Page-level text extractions

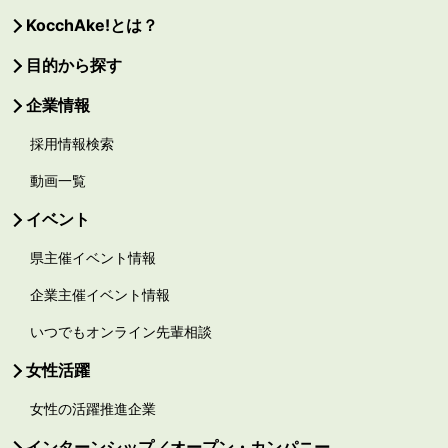
KocchAke!とは？
目的から探す
企業情報
採用情報検索
動画一覧
イベント
県主催イベント情報
企業主催イベント情報
いつでもオンライン先輩相談
女性活躍
女性の活躍推進企業
インターンシップ／オープン・カンパニー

What to produce.
Could you copy the data above exactly, leaving the pictures out?

Answer to the problem.
KocchAke!とは？
目的から探す
企業情報
採用情報検索
動画一覧
イベント
県主催イベント情報
企業主催イベント情報
いつでもオンライン先輩相談
女性活躍
女性の活躍推進企業
インターンシップ／オープン・カンパニー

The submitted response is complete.